§ **What is expected**
Return the stretch from the line with "信を持って就職するための大切なステップです。" through the line with "lace les composants mobiles" in the data below, character for character, skipping all pictures.
BEGIN Records shown
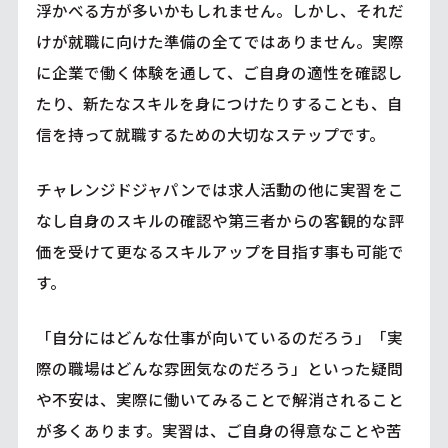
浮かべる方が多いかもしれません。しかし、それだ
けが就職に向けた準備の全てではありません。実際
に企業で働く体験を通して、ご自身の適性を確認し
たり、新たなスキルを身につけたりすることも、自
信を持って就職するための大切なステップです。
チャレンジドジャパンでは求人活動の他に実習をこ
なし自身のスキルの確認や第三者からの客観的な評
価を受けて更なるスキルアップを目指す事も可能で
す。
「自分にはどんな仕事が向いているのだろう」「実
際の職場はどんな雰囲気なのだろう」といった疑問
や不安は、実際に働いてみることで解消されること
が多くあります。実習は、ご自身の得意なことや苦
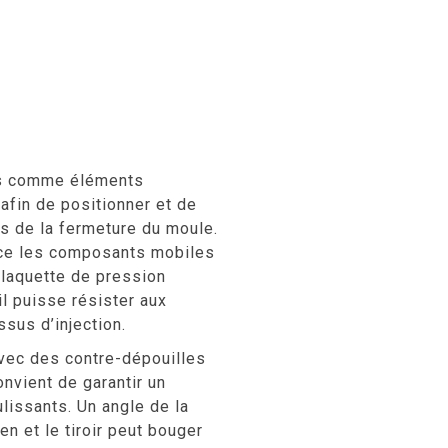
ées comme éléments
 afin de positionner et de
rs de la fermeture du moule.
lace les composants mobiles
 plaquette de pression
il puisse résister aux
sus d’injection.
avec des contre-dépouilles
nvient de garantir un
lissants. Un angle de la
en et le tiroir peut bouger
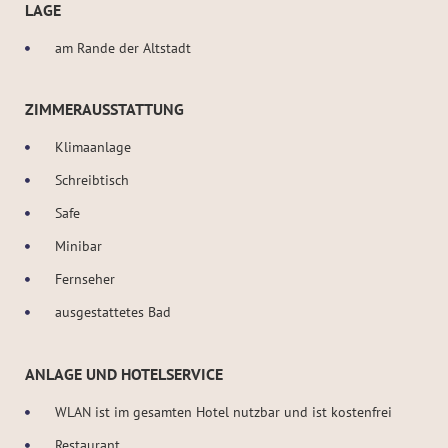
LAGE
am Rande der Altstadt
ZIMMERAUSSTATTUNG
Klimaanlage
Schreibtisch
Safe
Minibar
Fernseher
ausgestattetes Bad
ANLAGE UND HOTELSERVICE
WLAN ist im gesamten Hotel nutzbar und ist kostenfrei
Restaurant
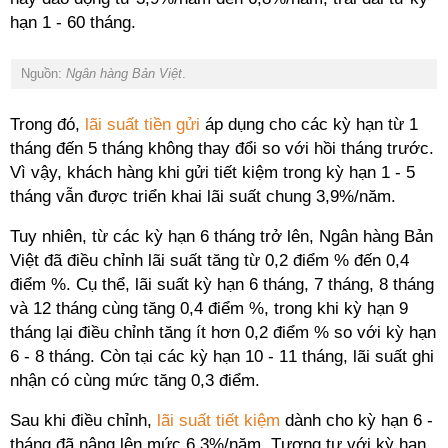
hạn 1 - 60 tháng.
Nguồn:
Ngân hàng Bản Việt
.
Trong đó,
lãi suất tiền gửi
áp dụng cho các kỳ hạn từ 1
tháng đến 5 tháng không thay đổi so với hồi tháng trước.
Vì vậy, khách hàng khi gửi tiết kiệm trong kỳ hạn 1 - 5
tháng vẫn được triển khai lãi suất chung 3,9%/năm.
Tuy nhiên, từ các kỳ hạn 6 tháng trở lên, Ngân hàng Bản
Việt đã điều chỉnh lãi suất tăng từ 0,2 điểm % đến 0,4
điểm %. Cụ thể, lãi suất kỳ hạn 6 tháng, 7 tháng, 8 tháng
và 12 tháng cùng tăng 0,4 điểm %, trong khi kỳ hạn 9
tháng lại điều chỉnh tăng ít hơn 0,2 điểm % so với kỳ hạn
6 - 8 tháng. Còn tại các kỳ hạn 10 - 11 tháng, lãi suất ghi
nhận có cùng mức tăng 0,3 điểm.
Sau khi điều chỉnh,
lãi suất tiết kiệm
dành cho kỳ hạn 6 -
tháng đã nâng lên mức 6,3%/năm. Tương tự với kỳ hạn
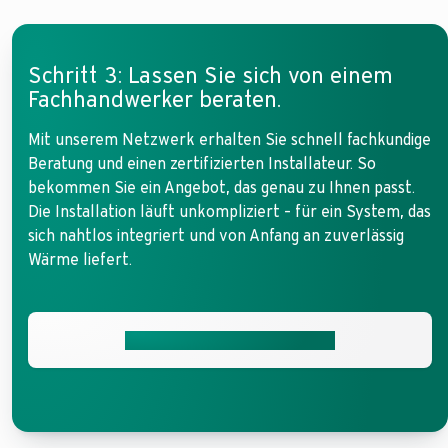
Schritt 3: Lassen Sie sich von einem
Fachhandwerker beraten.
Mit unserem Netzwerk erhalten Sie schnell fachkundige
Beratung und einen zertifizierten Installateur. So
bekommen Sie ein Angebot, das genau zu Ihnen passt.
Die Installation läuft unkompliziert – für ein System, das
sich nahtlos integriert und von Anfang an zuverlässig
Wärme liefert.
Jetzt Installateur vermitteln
END Records shown
BEGIN Records shown
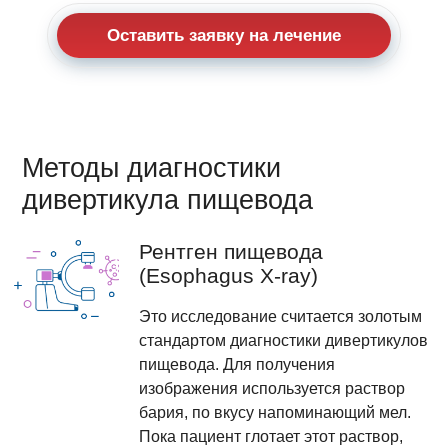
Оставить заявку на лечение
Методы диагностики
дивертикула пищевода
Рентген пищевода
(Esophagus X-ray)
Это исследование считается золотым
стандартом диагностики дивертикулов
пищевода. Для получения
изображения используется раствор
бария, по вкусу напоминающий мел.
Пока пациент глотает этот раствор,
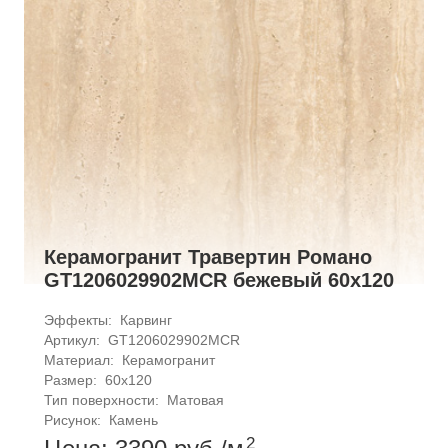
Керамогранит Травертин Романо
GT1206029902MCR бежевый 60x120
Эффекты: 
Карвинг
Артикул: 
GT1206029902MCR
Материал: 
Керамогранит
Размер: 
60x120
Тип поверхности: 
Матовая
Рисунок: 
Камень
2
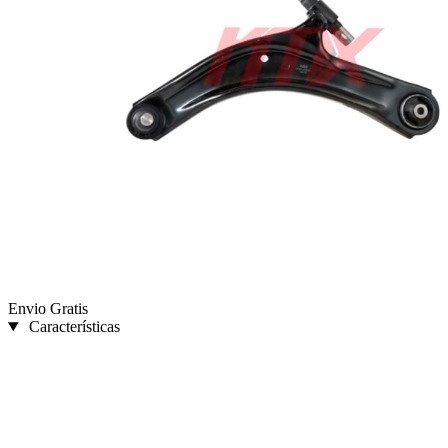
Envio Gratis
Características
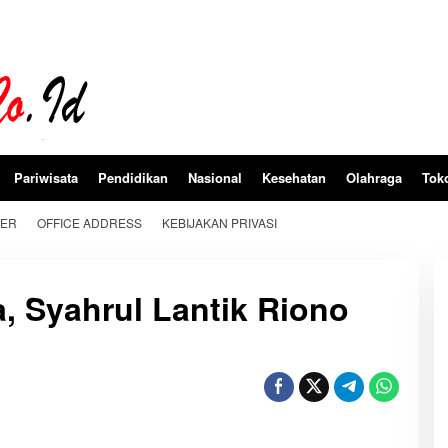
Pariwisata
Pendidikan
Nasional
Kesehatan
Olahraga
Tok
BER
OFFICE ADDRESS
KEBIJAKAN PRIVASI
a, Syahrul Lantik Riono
END Records shown
BEGIN Records shown
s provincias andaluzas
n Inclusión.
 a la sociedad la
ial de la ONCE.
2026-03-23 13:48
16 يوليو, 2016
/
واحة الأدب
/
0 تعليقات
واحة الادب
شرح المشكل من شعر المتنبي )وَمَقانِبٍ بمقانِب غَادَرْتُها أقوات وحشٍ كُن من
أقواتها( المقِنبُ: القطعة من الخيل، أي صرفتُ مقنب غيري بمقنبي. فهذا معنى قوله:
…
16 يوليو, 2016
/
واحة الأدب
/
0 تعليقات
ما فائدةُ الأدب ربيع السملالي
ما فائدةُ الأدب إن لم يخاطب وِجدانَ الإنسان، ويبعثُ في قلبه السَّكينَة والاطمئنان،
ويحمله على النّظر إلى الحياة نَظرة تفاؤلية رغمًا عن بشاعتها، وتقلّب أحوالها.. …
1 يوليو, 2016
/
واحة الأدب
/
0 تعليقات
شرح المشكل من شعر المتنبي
END Records shown
§ **Result for this task**
信を持って就職するための大切なステップです。
チャレンジドジャパンでは求人活動の他に実習をこ
なし自身のスキルの確認や第三者からの客観的な評
価を受けて更なるスキルアップを目指す事も可能で
す。
「自分にはどんな仕事が向いているのだろう」「実
際の職場はどんな雰囲気なのだろう」といった疑問
や不安は、実際に働いてみることで解消されること
が多くあります。実習は、ご自身の得意なことや苦
ées comme éléments
 afin de positionner et de
rs de la fermeture du moule.
lace les composants mobiles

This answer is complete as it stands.